I don't know where you live, but here in Germany my diesel car had no big problems with -19°C around 10 years ago. Biggest problem was heating the interior that the windows remain ice free during driving. I want to see your new electric car driving in this circumstances the 100km I had to drive.

And please note, 2035 means 13 years in the future. I don't doubt that the infrastructure for electric cars can work in 100 years...but what's with 13?

2 comments

my diesel car had no big problems with -19°C

It depends on the formulation of your diesel. If you had a tank of "summer diesel" it would be gel at that temperature. Generally the supply chain starts changing the formulation as the weather gets colder and everything is good until you get to arctic temperatures. But if you fill up at a station that doesn't sell a lot of diesel and they still have summer diesel and its an early cold spell, or you are driving a vehicle you don't fill often, you can be in trouble. There are also additives you can add on your own if you know you have summer diesel.

Just yesterday I drove 75km in -22C, parked outside all day, then back home the same distance in -19C. Took my Model Y from 80% to 12%. No problem with heat either (that's part of why it used so much charge). I was a lot more worried about sliding off the road than running out of battery...

I believe you that it's no problem for a diesel.
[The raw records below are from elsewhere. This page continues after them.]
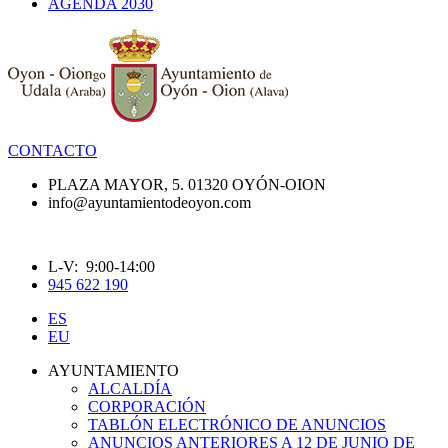
AGENDA 2030
CONTACTO
PLAZA MAYOR, 5. 01320 OYÓN-OION
info@ayuntamientodeoyon.com
L-V: 9:00-14:00
945 622 190
ES
EU
AYUNTAMIENTO
ALCALDÍA
CORPORACIÓN
TABLÓN ELECTRÓNICO DE ANUNCIOS
ANUNCIOS ANTERIORES A 12 DE JUNIO DE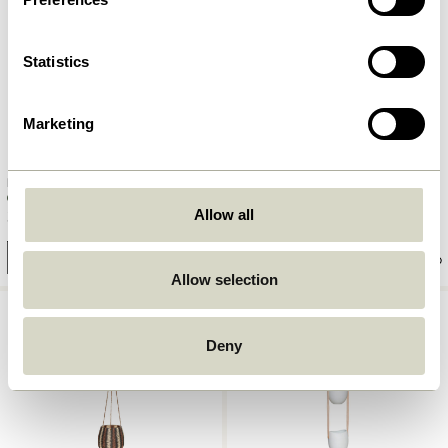
Statistics
Marketing
Flora Vandkande
Flora Vandkande Mørkegrøn
Grøn/Ravfarve
Allow all
329,00
kr.
329,00
kr.
Tilføj til kurv
Tilføj til kurv
Allow selection
Deny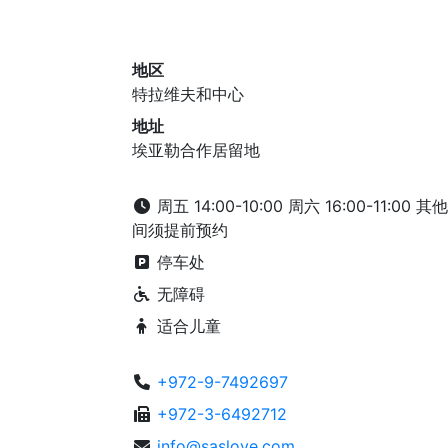
地区
特拉维夫和中心
地址
埃亚勒合作居留地
周五 14:00-10:00 周六 16:00-11:00 其
间须提前预约
停车处
无障碍
适合儿童
+972-9-7492697
+972-3-6492712
info@saslove.com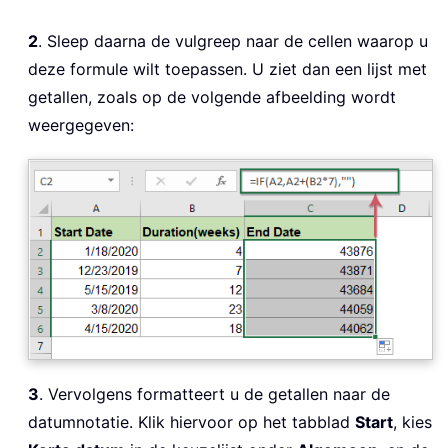
2
. Sleep daarna de vulgreep naar de cellen waarop u
deze formule wilt toepassen. U ziet dan een lijst met
getallen, zoals op de volgende afbeelding wordt
weergegeven:
3
. Vervolgens formatteert u de getallen naar de
datumnotatie. Klik hiervoor op het tabblad
Start
, kies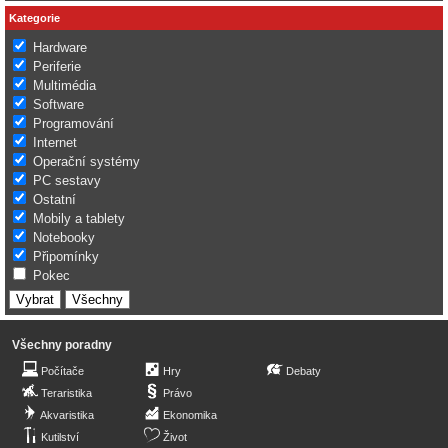
Kategorie
Hardware
Periferie
Multimédia
Software
Programování
Internet
Operační systémy
PC sestavy
Ostatní
Mobily a tablety
Notebooky
Připomínky
Pokec
Všechny poradny
Počítače
Hry
Debaty
Teraristika
Právo
Akvaristika
Ekonomika
Kutilství
Život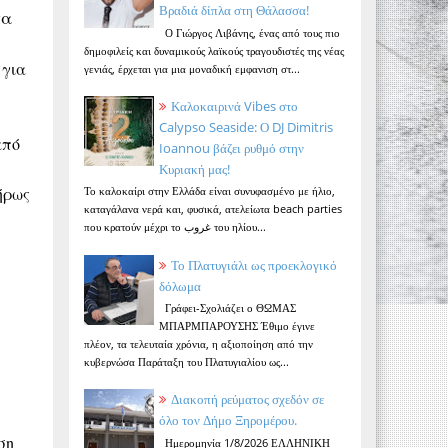
Βραδιά δίπλα στη Θάλασσα!
τα
Ο Γιώργος Λιβάνης, ένας από τους πιο
δημοφιλείς και δυναμικούς λαϊκούς τραγουδιστές της νέας
 για
γενιάς, έρχεται για μια μοναδική εμφανιση στ...
Καλοκαιρινά Vibes στο
Calypso Seaside: Ο DJ Dimitris
από
Ioannou βάζει ρυθμό στην
Κυριακή μας!
ήρως
Το καλοκαίρι στην Ελλάδα είναι συνυφασμένο με ήλιο,
καταγάλανα νερά και, φυσικά, ατελείωτα beach parties
που κρατούν μέχρι το غروب του ηλίου...
Το Πλατυγιάλι ως προεκλογικό
δόλωμα
Γράφει-Σχολιάζει ο ΘΩΜΑΣ
ΜΠΑΡΜΠΑΡΟΥΣΗΣ Έθιμο έγινε
πλέον, τα τελευταία χρόνια, η αξιοποίηση από την
κυβερνώσα Παράταξη του Πλατυγιαλίου ως...
Διακοπή ρεύματος σχεδόν σε
όλο τον Δήμο Ξηρομέρου.
ση
Ημερομηνία 1/8/2026 ΕΛΛΗΝΙΚΗ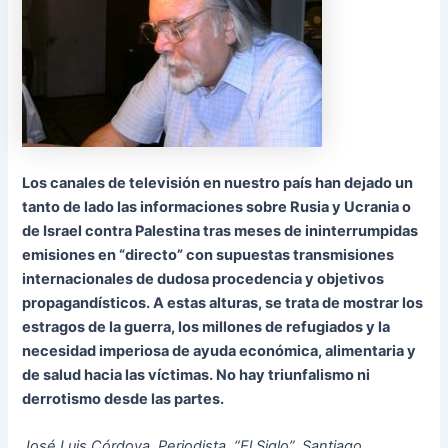
Los canales de televisión en nuestro país han dejado un
tanto de lado las informaciones sobre Rusia y Ucrania o
de Israel contra Palestina tras meses de ininterrumpidas
emisiones en “directo” con supuestas transmisiones
internacionales de dudosa procedencia y objetivos
propagandísticos. A estas alturas, se trata de mostrar los
estragos de la guerra, los millones de refugiados y la
necesidad imperiosa de ayuda económica, alimentaria y
de salud hacia las víctimas. No hay triunfalismo ni
derrotismo desde las partes.
José Luis Córdova. Periodista. “El Siglo”. Santiago.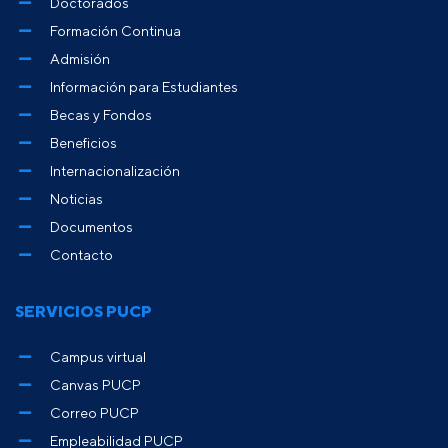
Doctorados
Formación Continua
Admisión
Información para Estudiantes
Becas y Fondos
Beneficios
Internacionalización
Noticias
Documentos
Contacto
SERVICIOS PUCP
Campus virtual
Canvas PUCP
Correo PUCP
Empleabilidad PUCP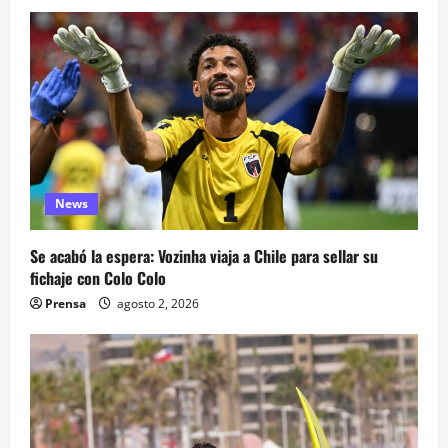
News
Se acabó la espera: Vozinha viaja a Chile para sellar su
fichaje con Colo Colo
Prensa
agosto 2, 2026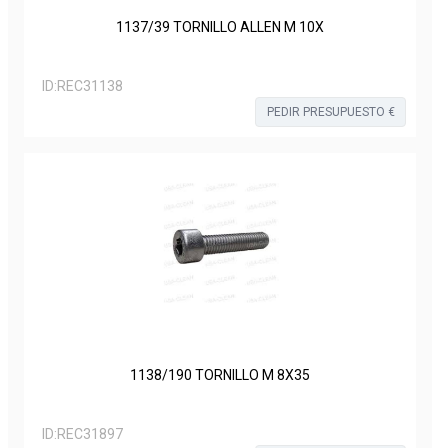
1137/39 TORNILLO ALLEN M 10X
ID:
REC31138
PEDIR PRESUPUESTO €
1138/190 TORNILLO M 8X35
ID:
REC31897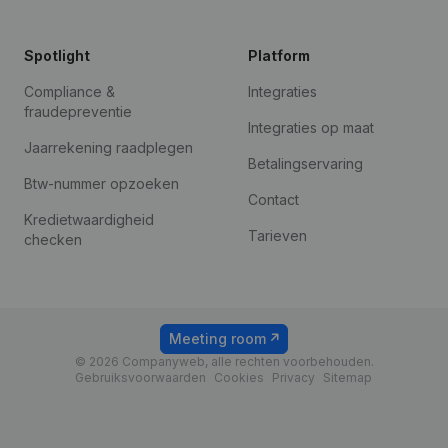
Spotlight
Platform
Compliance &
Integraties
fraudepreventie
Integraties op maat
Jaarrekening raadplegen
Betalingservaring
Btw-nummer opzoeken
Contact
Kredietwaardigheid
Tarieven
checken
Meeting room
© 2026 Companyweb, alle rechten voorbehouden.
Gebruiksvoorwaarden
Cookies
Privacy
Sitemap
But it's no problem for electric either.

What if you wouldn't make it home and have a night outside? Two times 75km and down to 12% charge is not inspiring confidence in such situations!
When I left for the second drive, the car's navigation app estimated I'd have 13% left when I arrived, and the estimates have been impressively good so I just went for it.

But I also was in a good sized metro area with a couple Tesla superchargers not far off my route, so my backup plan was to stop at one for 15 minutes if it ever looked like I might not make it.

What would have happened if there is a road closure and you need to drive extra 20kms? Or a traffic jam that would make you wait one hour?
20km is less than what he has left of charge. If the detour is earlier in the drive. He could have gone to a supercharger. If he gets stuck in a jam for hours, it makes no difference. The car hardly uses any power when standing still, it will heat the cabin but other than that it uses no power. I've tried this myself, I once got stuck in double digit cold for around an hour in a model 3 outside Hamar. It made no difference to my range.